Indeks nilai belanja masyarakat pada awal April tercatat 136,4 sementara frekuensi orang berbelanja sebesar 160,5. Nilai belanja ini hanya naik 4,2% dibandingkan periode yang sama tahun lalu sedangkan pada akhir 2021 tumbuhnya 19%. Padahal, mobilitas masyarakat sudah jauh lebih longgar ketimbang saat pandemi.
"Jadi kita harus fair juga BI berhasil dari situ, pemerintah tangani inflasi berhasil, tapi kita akan berhadapan dengan purchasing power mulai melemah terutama di kuartal II, III, dan IV, makanya saya bilang growth kita akan slowdown, kita gak mungkin setinggi 5% lagi," tegas mantan menteri keuangan dan ekonom senior Indonesia Chatib Basri.
Hingga November 2023, inflasi pangan sudah jauh terbang di atas inflasi umum. Berdasarkan catatan Badan Pusat Statistik (BPS) pada bulan itu inflasi bahan pangan bergejolak atau volatile food sudah mencapai 7,59%, naik dari Oktober yang sudah tinggi di level 5,54%. Inflasi umum hanya 2,86% naik sedikit dari Oktober yang sebesar 2,56%.

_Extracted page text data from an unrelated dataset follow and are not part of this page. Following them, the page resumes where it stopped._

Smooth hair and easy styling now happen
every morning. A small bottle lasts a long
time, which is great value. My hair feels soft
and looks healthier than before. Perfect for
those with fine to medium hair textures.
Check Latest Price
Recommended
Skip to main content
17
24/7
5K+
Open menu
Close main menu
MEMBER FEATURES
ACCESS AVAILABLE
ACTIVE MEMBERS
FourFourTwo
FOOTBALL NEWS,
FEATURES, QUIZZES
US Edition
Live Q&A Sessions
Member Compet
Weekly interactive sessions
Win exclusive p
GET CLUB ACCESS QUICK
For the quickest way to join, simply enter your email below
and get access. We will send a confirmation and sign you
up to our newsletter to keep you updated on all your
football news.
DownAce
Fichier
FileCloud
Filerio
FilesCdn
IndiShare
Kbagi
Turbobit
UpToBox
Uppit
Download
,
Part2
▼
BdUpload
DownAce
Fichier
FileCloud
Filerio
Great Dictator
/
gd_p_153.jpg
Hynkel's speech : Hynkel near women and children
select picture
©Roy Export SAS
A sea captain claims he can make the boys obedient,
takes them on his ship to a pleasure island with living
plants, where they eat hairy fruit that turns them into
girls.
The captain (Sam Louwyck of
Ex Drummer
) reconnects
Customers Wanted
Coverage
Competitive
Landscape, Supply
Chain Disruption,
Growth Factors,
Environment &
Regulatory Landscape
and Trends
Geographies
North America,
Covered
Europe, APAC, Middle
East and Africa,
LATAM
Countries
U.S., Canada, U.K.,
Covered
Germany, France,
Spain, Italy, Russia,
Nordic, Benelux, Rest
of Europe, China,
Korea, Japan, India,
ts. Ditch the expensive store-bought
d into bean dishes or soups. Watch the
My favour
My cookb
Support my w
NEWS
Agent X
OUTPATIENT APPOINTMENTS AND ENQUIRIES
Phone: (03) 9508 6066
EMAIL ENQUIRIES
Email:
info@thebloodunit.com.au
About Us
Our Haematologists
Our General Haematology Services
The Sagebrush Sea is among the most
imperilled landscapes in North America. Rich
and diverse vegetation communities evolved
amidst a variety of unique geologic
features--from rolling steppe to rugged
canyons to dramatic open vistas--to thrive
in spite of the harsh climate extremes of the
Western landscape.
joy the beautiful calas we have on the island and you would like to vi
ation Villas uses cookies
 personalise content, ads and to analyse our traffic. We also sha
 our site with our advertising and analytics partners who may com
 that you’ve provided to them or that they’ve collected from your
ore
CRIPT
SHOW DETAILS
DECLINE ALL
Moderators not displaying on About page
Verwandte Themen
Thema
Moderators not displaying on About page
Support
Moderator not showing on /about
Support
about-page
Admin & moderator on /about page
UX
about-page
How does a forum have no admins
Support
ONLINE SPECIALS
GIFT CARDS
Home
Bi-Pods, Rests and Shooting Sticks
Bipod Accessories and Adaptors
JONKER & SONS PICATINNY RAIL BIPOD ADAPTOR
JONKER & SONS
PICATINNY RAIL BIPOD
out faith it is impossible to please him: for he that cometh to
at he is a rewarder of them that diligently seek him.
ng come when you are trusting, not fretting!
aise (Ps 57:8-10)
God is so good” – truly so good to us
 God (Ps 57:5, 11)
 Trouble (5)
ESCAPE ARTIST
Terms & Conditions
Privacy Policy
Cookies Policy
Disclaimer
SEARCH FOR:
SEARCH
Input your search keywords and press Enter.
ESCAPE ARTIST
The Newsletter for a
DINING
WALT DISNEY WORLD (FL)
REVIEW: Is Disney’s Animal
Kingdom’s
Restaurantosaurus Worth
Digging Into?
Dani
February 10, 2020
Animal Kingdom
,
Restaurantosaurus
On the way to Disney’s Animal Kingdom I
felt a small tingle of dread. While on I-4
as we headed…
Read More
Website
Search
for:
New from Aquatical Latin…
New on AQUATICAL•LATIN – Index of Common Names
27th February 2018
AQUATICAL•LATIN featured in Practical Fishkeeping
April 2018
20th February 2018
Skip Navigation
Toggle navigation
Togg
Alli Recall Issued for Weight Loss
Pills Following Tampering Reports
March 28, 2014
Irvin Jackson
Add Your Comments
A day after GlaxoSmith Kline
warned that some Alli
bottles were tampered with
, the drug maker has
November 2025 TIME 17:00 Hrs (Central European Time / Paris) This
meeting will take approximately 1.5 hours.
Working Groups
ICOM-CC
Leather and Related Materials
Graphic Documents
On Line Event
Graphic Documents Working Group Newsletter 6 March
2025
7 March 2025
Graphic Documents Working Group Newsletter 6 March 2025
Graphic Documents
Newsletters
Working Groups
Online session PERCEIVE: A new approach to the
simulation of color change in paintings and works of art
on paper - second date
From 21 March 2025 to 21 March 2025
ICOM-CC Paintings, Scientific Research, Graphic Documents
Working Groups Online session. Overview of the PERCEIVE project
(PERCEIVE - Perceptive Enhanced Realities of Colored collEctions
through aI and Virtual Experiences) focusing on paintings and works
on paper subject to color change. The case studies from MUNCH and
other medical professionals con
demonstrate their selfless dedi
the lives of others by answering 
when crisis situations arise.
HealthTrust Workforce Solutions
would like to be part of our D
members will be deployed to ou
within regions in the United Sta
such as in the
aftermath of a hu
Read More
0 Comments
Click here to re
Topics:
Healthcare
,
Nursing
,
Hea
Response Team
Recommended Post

Mantan Wakil Menteri Keuangan Anny Ratnawati pun telah menegaskan, tekanan daya beli terhadap kelas menengah ke bawah disebabkan tekanan inflasi bahan pangan atau volatile food yang terus meninggi saat ini akibat efek berkepanjangan El-Nino, dan masuknya masa tanam di Indonesia. Ini pun berpotensi berlanjut hingga tahun depan.
"Konsumsi mobil, rumah itu mulai turun, karena golongan menengah pendapatannya kena inflasi, jadi real income-nya turun, sehingga pengaruhnya adalah daya belinya," ujar Anny.
Tekanan daya beli ini juga dipengaruhi oleh pendapatan masyarakat yang stagnan. Oleh sebab itu, kalangan ekonom memperkirakan tingkat konsumsi rumah tangga dalam pertumbuhan ekonomi pada 2024 akan tertekan inflasi. Berujung lemahnya pertumbuhan ekonomi pada tahun depan.
Pemicunya ialah kenaikan upah minimum provinsi (UMP) pada 2024 yang telah diumumkan pemerintah daerah rata-rata naik jauh di bawah 5%, atau bahkan setara dengan target inflasi 2024 sebesar 1,5%-3,5%.
"Artinya pendapatan masyarakat itu enggak akan mendorong katakan kenaikan konsumsi, karena 3% sudah kemakan inflasi, jadi enggak cukup," kata Direktur Eksekutif Institute for Development of Economics and Finance (Indef) Tauhid Ahmad kepada CNBC Indonesia.
Direktur Eksekutif Center of Economic and Law Studies (Celios) Bhima Yudhistira menyatakan hal serupa. Dia menilai, sulit bagi perekonomian Indonesia untuk tumbuh 5% pada 2024 karena stimulus upah yang terlalu rendah kenaikannya untuk tahun depan.
"Kenaikan UMP rata rata nasional masih terlalu kecil, idealnya diatas 10% melihat tekanan inflasi pangan yang cukup berisiko menggerus daya beli," ujar Bhima.
Di tengah pernyataan pemerintah yang menganggap tekanan ekonomi global masih akan berat pada 2024, Bhima menganggap menjaga daya beli pekerja merupakan kunci agar tahun depan ekonomi bisa lebih tahan hadapi guncangan. Karena konsumsi rumah tangga masih jadi motor pertumbuhan ekonomi yang akan diandalkan pada 2024.
Struktur pertumbuhan ekonomi Indonesia pun masih didominasi oleh konsumsi rumah tangga yang porsinya sebesar 52,62%, diikuti investasi yang hanya 29,68% porsinya, lalu ekspor sebesar 21,26%, dan konsumsi pemerintah 7,16%.
"Kalau naiknya upah di bawah 5%, buruh mana bisa hadapi inflasi, belum pentingnya soal kontribusi pekerja agar menikmati bagian pertumbuhan ekonomi.," kata Bhima.
Pemerintah akan menggelar acara Outlook Perekonomian Indonesia 2024 akhir pekan ini, Jumat (22/12/2023). Agenda penghujung tahun itu digelar oleh Kementerian Koordinator Bidang Perekonomian dan dihadiri Presiden Joko Widodo beserta jajaran menteri ekonominya. Para pakar dan ahli di bidang ekonomi pun turut dihadirkan.
Ada banyak hal yang akan dibahas dalam acara tersebut, mulai dari proyeksi ekonomi global dan domestik tahun depan, strategi kebijakan untuk mendorong pertumbuhan ekonomi yang berkelanjutan, hingga sinergi kebijakan fiskal, moneter, dan sektor keuangan untuk menjaga ketahanan ekonomi Indonesia di tengah dinamika global.